Aung San Suu Kyi et l'unité du pays
Aucun parti n'a rejeté en bloc la discussion sur les projets de lois sur la religion et son influence sur la société, discutés au Parlement. Des députés sont embarrassés. Un tiers d'entre eux s'est absenté lors des débats. Certaines élites intellectuelles birmanes sont mal à l'aise. Des associations de la société civile ont dénoncé ces lois et veulent les contester devant les tribunaux.
Malgré les avis largement défavorables de membres de son parti, Aun San Suu Kyi s'astreint à se plier au choix de la majorité pour préserver la cohésion du Myanmar et épargner au pays de nouvelles divisions.

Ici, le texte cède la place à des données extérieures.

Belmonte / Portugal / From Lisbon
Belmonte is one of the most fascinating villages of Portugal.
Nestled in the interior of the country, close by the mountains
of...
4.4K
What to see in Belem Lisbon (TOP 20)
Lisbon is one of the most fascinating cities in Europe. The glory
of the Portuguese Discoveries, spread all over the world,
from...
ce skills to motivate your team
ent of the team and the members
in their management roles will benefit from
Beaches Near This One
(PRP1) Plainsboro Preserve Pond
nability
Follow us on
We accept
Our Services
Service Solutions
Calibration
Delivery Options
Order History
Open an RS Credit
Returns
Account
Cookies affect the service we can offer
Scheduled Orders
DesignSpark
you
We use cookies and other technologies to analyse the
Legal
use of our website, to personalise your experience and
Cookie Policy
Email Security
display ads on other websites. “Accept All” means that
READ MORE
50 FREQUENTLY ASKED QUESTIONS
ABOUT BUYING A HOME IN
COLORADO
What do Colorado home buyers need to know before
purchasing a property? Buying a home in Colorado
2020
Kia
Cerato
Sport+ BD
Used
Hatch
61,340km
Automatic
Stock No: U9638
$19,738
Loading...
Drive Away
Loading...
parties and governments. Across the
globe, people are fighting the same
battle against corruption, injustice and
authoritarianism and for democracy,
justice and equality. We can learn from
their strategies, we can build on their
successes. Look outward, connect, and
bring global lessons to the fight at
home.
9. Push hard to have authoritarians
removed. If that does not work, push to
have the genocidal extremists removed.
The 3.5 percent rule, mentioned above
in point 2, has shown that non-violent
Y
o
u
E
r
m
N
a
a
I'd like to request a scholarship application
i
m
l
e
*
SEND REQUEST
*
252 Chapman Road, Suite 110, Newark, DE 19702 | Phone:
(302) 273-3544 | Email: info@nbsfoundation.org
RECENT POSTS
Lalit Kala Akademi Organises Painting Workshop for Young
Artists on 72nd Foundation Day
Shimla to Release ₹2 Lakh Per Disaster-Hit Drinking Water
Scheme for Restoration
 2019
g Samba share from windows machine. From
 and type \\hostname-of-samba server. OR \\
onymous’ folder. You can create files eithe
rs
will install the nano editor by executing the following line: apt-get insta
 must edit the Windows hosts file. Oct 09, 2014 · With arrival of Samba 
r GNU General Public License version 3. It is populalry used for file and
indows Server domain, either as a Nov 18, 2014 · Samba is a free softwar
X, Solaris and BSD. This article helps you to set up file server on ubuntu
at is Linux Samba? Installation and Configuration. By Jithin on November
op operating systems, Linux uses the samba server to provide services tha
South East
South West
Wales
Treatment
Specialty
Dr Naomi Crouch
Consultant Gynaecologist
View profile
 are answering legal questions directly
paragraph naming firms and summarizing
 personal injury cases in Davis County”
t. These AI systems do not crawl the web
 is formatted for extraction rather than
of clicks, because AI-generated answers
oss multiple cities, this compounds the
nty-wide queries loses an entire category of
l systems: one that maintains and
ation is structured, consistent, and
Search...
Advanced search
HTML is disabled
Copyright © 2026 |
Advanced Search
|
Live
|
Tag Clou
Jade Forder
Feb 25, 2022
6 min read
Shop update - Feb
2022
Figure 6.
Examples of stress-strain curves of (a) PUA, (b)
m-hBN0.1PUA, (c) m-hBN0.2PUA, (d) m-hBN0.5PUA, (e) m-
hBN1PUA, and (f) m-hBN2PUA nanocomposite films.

Le prix Nobel de la Paix, qui est aussi prix Sakharov, s'affirme mobilisée en faveur des droits de la femme birmane, menacés par le sectarisme et le poids trop lourd de pratiques d'un autre temps. Et elle s'engage avec force devant le pape François à "protéger les droits et à promouvoir la tolérance pour tous".
"Nous allons avancer", dit-elle," aussi vite que possible avec l'aide positive de tous nos amis. Notre gouvernement a pour objectif de faire ressortir la beauté de notre diversité et à la renforcer, en protégeant les droits, en encourageant la tolérance et en garantissant la sécurité pour tous".
Elle souhaite que l'on parle "des musulmans de l'état Rakhine" dans la terminologie officielle. Elle veut éviter l'appellation "Bangladais", habitants du Bangladesh, en référence à l'arrivée des Rohingyas sur le sol birman. Et elle ne veut plus, non plus, de l'appellation "Rohingyas" employée par les musulmans pour se désigner eux-mêmes.
La dirigeante birmane a accepté toutes les demandes formulées par les européens : l'arrêt des violences, la mise en place d'une mission des Nations Unies pour enquêter sur les massacres, l'ouverture d'un processus de rapatriement des réfugiés, l'établissement d'un accès humanitaire pour eux.
En écho à cet engagement fort, Mathieu Ricard, proche conseiller du Dalaï Lama, répète avec force que le bouddhisme n'admet en aucune façon la violence. "Le Dalaï Lama l'a maintes fois répété : "dans le bouddhisme, il n'y a aucune justification à la violence dans quelque but que ce soit".
Aux dernières nouvelles, la Birmanie et le Bangladesh ont décidé à la mi-janvier de rapatrier 700 000 réfugiés dans les 2 ans qui viennent. En janvier 1500 nouveaux arrivants au Bangladesh ont été répertoriés en provenance de Birmanie, selon le Haut Commissariat des Nations Unies pour les réfugiés.